----- INPUT -----

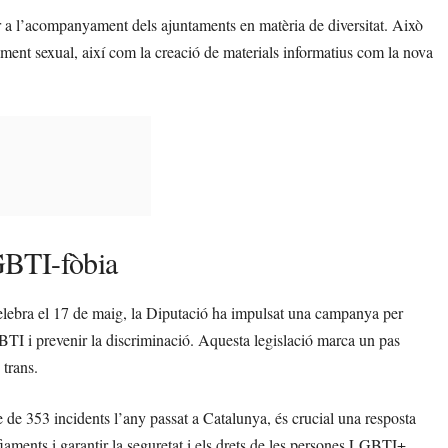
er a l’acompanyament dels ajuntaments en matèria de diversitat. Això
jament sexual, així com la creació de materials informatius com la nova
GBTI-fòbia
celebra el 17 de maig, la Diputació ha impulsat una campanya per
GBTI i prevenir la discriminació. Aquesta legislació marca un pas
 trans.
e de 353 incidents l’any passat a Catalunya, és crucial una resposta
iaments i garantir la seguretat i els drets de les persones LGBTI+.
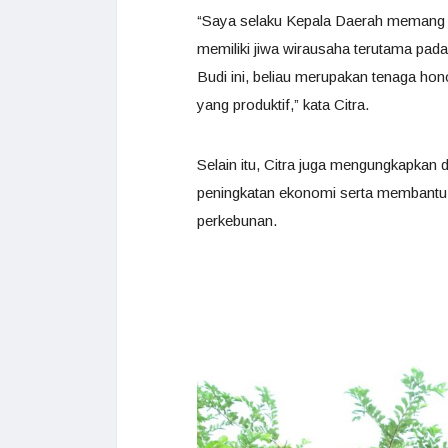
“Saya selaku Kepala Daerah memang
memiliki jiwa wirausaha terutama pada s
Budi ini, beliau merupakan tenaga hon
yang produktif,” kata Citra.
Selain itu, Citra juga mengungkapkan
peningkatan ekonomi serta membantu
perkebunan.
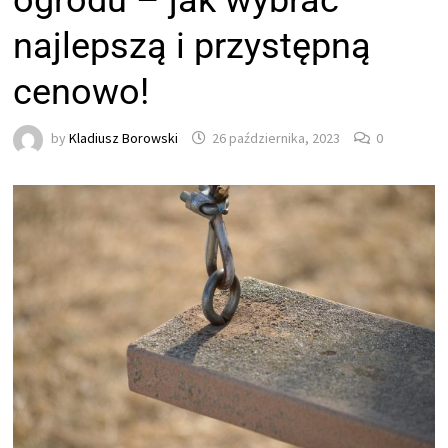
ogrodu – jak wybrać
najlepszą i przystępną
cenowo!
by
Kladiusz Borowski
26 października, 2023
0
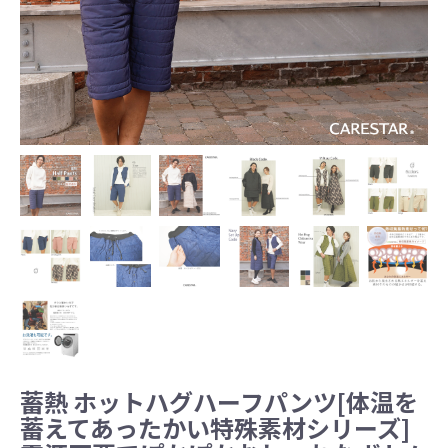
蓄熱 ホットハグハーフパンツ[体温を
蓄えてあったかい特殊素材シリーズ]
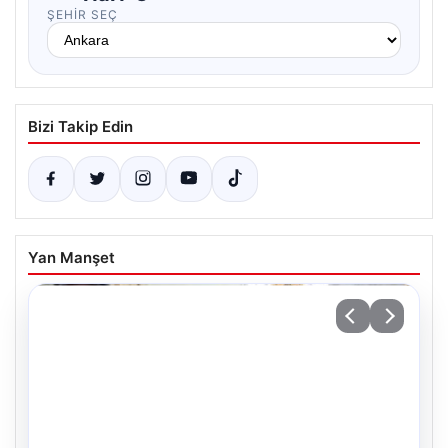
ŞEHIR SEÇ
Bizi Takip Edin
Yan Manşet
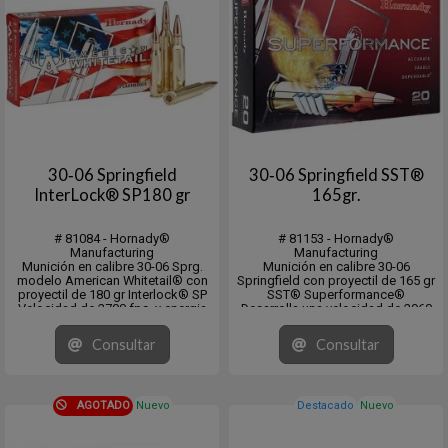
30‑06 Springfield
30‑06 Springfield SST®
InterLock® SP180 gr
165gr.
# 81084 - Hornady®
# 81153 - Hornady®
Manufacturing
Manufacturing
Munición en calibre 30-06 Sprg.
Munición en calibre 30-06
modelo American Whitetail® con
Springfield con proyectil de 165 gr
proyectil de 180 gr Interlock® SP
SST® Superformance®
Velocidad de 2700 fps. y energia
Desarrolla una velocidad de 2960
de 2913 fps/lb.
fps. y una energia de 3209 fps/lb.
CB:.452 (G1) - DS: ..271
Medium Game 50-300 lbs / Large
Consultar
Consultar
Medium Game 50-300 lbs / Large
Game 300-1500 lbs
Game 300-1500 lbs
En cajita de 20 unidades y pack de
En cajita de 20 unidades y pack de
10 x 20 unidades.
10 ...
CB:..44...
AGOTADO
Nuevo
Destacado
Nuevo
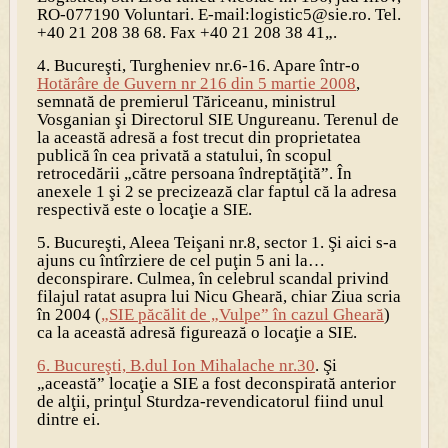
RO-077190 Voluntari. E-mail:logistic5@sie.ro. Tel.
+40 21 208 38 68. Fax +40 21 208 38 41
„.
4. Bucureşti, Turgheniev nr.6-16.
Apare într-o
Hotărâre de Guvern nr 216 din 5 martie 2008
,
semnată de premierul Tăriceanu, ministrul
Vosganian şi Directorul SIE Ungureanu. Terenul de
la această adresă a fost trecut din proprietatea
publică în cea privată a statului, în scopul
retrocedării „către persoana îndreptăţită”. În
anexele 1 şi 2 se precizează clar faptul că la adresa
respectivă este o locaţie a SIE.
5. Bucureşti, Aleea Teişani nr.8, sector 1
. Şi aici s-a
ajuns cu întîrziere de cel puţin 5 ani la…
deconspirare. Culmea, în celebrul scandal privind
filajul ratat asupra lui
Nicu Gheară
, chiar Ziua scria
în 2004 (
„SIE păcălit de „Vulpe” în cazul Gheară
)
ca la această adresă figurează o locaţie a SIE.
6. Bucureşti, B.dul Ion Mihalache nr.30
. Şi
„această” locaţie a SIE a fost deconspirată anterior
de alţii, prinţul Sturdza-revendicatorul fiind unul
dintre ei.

-----

WORK TASK:
Copy out each record word for word and omit any pictures.

ANSWER TO THIS PROBLEM:
er a l’acompanyament dels ajuntaments en matèria de diversitat. Això
jament sexual, així com la creació de materials informatius com la nova
GBTI-fòbia
celebra el 17 de maig, la Diputació ha impulsat una campanya per
GBTI i prevenir la discriminació. Aquesta legislació marca un pas
 trans.
e de 353 incidents l’any passat a Catalunya, és crucial una resposta
iaments i garantir la seguretat i els drets de les persones LGBTI+.
“Saya selaku Kepala Daerah memang
memiliki jiwa wirausaha terutama pada s
Budi ini, beliau merupakan tenaga hon
yang produktif,” kata Citra.
Selain itu, Citra juga mengungkapkan
peningkatan ekonomi serta membantu
perkebunan.
ogrodu – jak wybrać
najlepszą i przystępną
cenowo!
by
Kladiusz Borowski
26 października, 2023
0
蓄熱 ホットハグハーフパンツ[体温を
蓄えてあったかい特殊素材シリーズ]
ŞEHIR SEÇ
Bizi Takip Edin
Yan Manşet
30‑06 Springfield
30‑06 Springfield SST®
InterLock® SP180 gr
165gr.
# 81084 - Hornady®
# 81153 - Hornady®
Manufacturing
Manufacturing
Munición en calibre 30-06 Sprg.
Munición en calibre 30-06
modelo American Whitetail® con
Springfield con proyectil de 165 gr
proyectil de 180 gr Interlock® SP
SST® Superformance®
Velocidad de 2700 fps. y energia
Desarrolla una velocidad de 2960
de 2913 fps/lb.
fps. y una energia de 3209 fps/lb.
CB:.452 (G1) - DS: ..271
Medium Game 50-300 lbs / Large
Consultar
Consultar
Medium Game 50-300 lbs / Large
Game 300-1500 lbs
Game 300-1500 lbs
En cajita de 20 unidades y pack de
En cajita de 20 unidades y pack de
10 x 20 unidades.
10 ...
CB:..44...
AGOTADO
Nuevo
Destacado
Nuevo
RO-077190 Voluntari. E-mail:logistic5@sie.ro. Tel.
+40 21 208 38 68. Fax +40 21 208 38 41
„.
4. Bucureşti, Turgheniev nr.6-16.
Apare într-o
Hotărâre de Guvern nr 216 din 5 martie 2008
,
semnată de premierul Tăriceanu, ministrul
Vosganian şi Directorul SIE Ungureanu. Terenul de
la această adresă a fost trecut din proprietatea
publică în cea privată a statului, în scopul
retrocedării „către persoana îndreptăţită”. În
anexele 1 şi 2 se precizează clar faptul că la adresa
respectivă este o locaţie a SIE.
5. Bucureşti, Aleea Teişani nr.8, sector 1
. Şi aici s-a
ajuns cu întîrziere de cel puţin 5 ani la…
deconspirare. Culmea, în celebrul scandal privind
filajul ratat asupra lui
Nicu Gheară
, chiar Ziua scria
în 2004 (
„SIE păcălit de „Vulpe” în cazul Gheară
)
ca la această adresă figurează o locaţie a SIE.
6. Bucureşti, B.dul Ion Mihalache nr.30
. Şi
„această” locaţie a SIE a fost deconspirată anterior
de alţii, prinţul Sturdza-revendicatorul fiind unul
dintre ei.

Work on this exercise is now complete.